The lines to reproduce from the material below are those from the one containing "ます。品質面では、提出前の入念なチェックを怠らず、ミスの" through the one containing "てみてください。ただし、押し付けがましくならないよう、あ", both included; write them out exactly and add nothing.

> Records for the task
"""

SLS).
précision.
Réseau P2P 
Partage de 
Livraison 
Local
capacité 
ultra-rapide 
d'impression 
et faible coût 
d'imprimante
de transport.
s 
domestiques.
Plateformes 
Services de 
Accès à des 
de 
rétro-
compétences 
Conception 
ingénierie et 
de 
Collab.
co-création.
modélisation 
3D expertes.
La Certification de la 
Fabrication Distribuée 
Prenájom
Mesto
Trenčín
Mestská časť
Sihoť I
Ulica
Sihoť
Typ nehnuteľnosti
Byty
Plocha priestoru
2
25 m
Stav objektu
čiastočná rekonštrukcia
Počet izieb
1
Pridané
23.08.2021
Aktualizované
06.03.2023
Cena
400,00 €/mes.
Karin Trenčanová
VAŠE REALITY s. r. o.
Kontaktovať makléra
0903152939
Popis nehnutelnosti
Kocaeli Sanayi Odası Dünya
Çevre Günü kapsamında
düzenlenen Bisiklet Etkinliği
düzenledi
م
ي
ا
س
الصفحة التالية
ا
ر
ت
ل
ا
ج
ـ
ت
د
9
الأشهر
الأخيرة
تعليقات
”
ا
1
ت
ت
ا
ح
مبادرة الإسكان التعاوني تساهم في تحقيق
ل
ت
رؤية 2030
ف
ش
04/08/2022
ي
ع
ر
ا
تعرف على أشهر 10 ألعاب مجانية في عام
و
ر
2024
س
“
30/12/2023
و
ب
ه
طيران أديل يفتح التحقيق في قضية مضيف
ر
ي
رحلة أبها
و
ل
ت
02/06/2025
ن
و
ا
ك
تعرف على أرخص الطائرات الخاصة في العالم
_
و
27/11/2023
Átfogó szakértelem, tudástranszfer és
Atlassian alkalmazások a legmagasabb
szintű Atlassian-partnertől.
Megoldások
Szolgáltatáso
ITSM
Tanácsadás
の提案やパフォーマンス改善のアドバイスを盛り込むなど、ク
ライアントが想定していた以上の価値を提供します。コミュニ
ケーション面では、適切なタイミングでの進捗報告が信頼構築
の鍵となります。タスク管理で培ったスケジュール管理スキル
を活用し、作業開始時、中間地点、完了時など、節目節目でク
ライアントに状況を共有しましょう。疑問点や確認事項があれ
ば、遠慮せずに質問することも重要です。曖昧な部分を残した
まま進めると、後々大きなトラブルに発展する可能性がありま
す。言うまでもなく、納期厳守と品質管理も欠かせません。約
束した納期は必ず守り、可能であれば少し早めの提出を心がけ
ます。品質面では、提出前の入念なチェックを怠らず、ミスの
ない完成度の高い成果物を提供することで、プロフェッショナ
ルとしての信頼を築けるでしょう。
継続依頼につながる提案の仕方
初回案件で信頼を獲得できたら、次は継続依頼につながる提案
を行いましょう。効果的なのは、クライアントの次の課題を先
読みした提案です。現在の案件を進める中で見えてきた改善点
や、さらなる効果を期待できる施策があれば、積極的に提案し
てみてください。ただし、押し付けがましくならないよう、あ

"""
"""

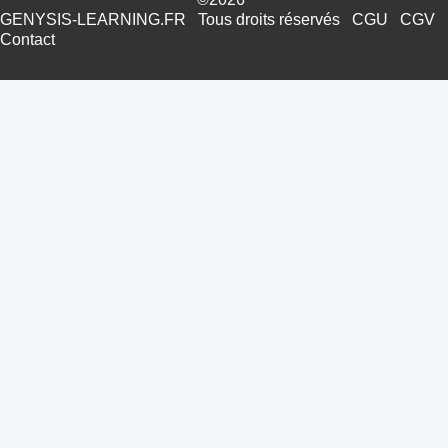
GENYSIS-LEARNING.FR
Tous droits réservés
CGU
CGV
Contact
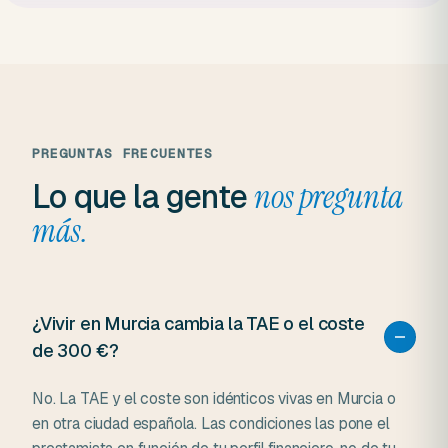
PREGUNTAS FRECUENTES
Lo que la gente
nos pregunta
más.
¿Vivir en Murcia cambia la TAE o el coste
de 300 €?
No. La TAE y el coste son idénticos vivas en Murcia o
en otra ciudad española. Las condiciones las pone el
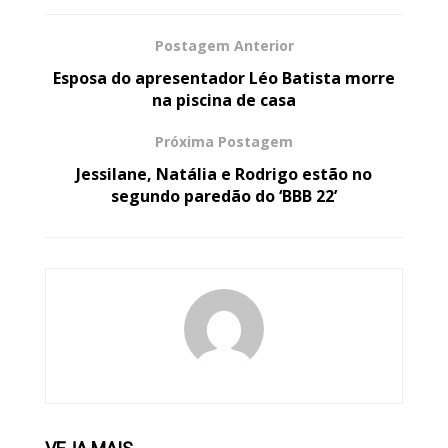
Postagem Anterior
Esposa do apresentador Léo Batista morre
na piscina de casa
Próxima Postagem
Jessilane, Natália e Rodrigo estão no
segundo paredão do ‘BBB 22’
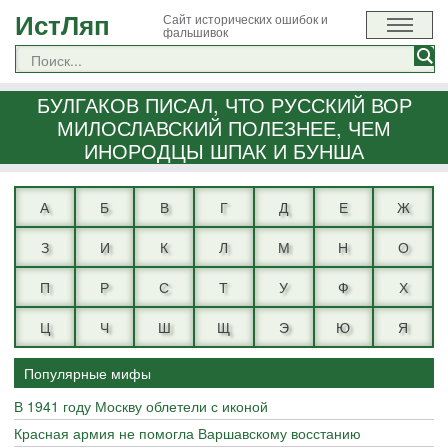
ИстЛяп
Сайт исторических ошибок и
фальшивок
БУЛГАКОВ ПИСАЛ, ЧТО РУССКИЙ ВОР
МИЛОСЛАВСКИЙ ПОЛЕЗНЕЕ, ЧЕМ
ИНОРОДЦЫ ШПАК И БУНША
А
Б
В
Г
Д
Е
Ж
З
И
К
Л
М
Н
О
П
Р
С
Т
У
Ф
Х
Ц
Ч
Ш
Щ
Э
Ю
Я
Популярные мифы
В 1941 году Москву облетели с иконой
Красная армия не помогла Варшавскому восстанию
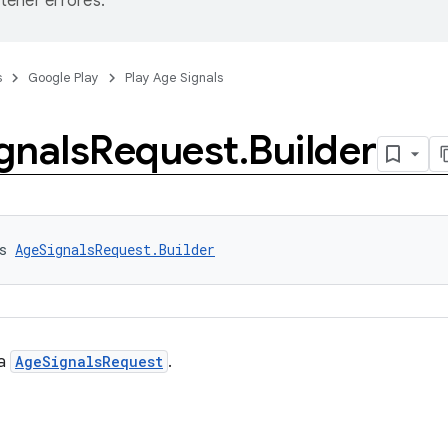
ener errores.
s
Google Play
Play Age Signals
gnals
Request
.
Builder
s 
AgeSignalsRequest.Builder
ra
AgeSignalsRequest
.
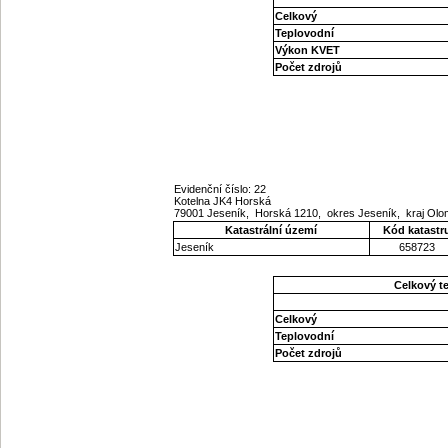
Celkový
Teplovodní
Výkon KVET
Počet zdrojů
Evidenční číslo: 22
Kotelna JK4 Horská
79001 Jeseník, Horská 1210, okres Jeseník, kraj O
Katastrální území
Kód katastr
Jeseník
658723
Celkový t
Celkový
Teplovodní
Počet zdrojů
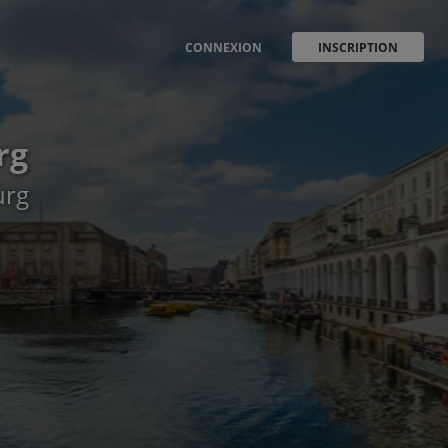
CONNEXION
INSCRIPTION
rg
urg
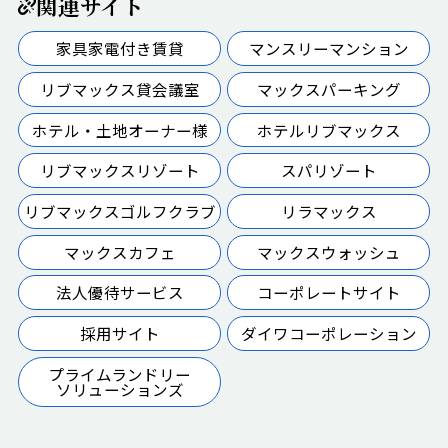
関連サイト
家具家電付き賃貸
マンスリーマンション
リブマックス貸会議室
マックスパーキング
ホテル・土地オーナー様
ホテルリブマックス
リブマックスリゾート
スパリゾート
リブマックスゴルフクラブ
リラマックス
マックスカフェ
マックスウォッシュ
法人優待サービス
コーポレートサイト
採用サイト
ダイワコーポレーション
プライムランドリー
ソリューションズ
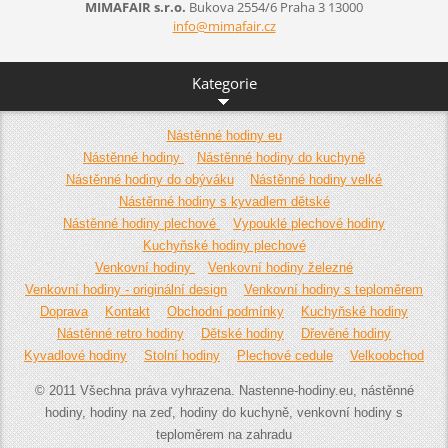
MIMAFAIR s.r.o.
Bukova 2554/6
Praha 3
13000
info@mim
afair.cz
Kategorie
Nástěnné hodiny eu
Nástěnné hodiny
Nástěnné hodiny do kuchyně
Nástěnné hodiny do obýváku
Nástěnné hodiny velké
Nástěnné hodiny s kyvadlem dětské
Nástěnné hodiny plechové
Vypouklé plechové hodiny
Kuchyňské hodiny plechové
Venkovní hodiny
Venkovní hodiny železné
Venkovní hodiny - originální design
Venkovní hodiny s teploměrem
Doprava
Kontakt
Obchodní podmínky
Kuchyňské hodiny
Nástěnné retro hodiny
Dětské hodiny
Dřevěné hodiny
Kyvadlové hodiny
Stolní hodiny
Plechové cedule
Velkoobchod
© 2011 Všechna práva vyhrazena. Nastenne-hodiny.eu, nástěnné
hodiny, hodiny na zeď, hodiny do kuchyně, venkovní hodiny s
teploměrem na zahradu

"""
"""

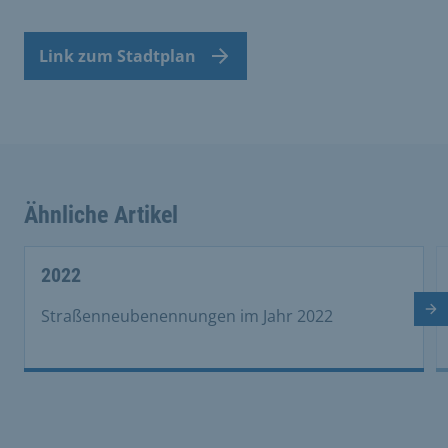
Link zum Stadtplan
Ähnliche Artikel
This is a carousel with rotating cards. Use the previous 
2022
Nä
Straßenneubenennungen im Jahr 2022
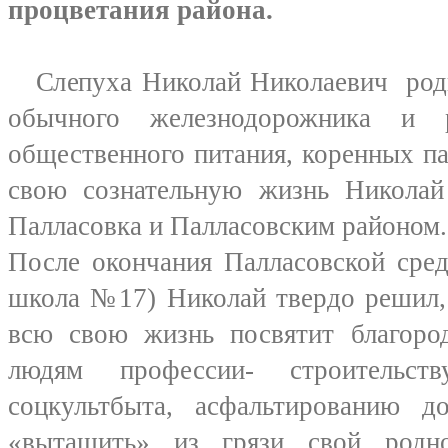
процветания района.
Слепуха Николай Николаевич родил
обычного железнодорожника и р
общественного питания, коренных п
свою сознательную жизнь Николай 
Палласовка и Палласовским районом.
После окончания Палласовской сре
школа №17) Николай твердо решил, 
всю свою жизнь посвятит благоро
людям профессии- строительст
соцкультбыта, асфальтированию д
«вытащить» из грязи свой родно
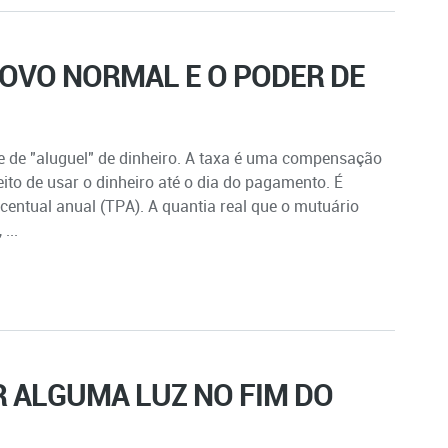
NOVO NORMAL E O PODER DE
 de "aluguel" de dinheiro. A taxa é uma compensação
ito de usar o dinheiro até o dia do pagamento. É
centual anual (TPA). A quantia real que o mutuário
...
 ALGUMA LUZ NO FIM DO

"""

> Exercise response
ます。品質面では、提出前の入念なチェックを怠らず、ミスの
ない完成度の高い成果物を提供することで、プロフェッショナ
ルとしての信頼を築けるでしょう。
継続依頼につながる提案の仕方
初回案件で信頼を獲得できたら、次は継続依頼につながる提案
を行いましょう。効果的なのは、クライアントの次の課題を先
読みした提案です。現在の案件を進める中で見えてきた改善点
や、さらなる効果を期待できる施策があれば、積極的に提案し
てみてください。ただし、押し付けがましくならないよう、あ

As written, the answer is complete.